Dataset

class metatrain.utils.data.dataset.DatasetInfo(length_unit: str, atomic_types: List[int], targets: Dict[str, TargetInfo])[source]

Bases: object

A class that contains information about datasets.

This class is used to communicate additional dataset details to the training functions of the individual models.

Parameters:
  • length_unit (str) – Unit of length used in the dataset.
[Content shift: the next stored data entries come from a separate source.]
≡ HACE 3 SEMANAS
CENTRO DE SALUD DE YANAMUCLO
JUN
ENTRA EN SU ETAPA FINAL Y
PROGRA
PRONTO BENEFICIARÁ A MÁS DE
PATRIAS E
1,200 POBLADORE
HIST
Examples are "angstrom" or "nanometer".

  • atomic_types (List[int]) – List containing all integer atomic types present in the dataset. atomic_types will be stored as a sorted list of unique atomic types.

  • targets (Dict[str, TargetInfo]) – Information about targets in the dataset.
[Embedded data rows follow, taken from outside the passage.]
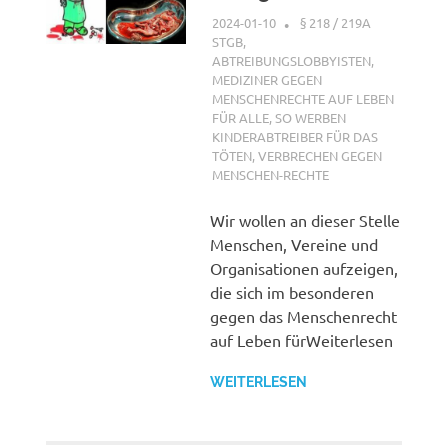
2024-01-10
XX
§ 218 / 219A
STGB
,
ABTREIBUNGSLOBBYISTEN
,
MEDIZINER GEGEN
MENSCHENRECHTE AUF LEBEN
FÜR ALLE
,
SO WERBEN
KINDERABTREIBER FÜR DAS
TÖTEN
,
VERBRECHEN GEGEN
MENSCHEN-RECHTE
Wir wollen an dieser Stelle
Menschen, Vereine und
Organisationen aufzeigen,
die sich im besonderen
gegen das Menschenrecht
auf Leben fürWeiterlesen
WEITERLESEN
property atomic_types: List[int]

Sorted list of unique integer atomic types.

copy() DatasetInfo[source]

Return a shallow copy of the DatasetInfo.

Return type:

DatasetInfo

update(other: DatasetInfo) None[source]

Update this instance with the union of itself and other.

Raises:

ValueError – If the length_units are different.

Parameters:

other (DatasetInfo)

Return type:

None

union(other: DatasetInfo) DatasetInfo[source]

Return the union of this instance with other.

Parameters:

other (DatasetInfo)

Return type:

DatasetInfo

metatrain.utils.data.dataset.get_stats(dataset: Dataset | Subset, dataset_info: DatasetInfo) str[source]

Returns the statistics of a dataset or subset as a string.

Parameters:
Return type:

str

metatrain.utils.data.dataset.get_atomic_types(datasets: Dataset | List[Dataset]) List[int][source]

List of all atomic types present in a dataset or list of datasets.

Parameters:

datasets (Dataset | List[Dataset]) – the dataset, or list of datasets

Returns:

sorted list of all atomic types present in the datasets

Return type:

List[int]

metatrain.utils.data.dataset.get_all_targets(datasets: Dataset | List[Dataset]) List[str][source]

Sorted list of all unique targets present in a dataset or list of datasets.

Parameters:

datasets (Dataset | List[Dataset]) – the dataset(s).

Returns:

Sorted list of all targets present in the dataset(s).

Return type:

List[str]

metatrain.utils.data.dataset.collate_fn(batch: List[Dict[str, Any]]) Tuple[List, Dict[str, TensorMap]][source]

Wraps group_and_join to return the data fields as a list of systems, and a dictionary of nameed targets.

Parameters:

batch (List[Dict[str, Any]])

Return type:

Tuple[List, Dict[str, TensorMap]]

metatrain.utils.data.dataset.check_datasets(train_datasets: List[Dataset], val_datasets: List[Dataset])[source]

Check that the training and validation sets are compatible with one another

Although these checks will not fit all use cases, most models would be expected to be able to use this function.

Parameters:
  • train_datasets (List[Dataset]) – A list of training datasets to check.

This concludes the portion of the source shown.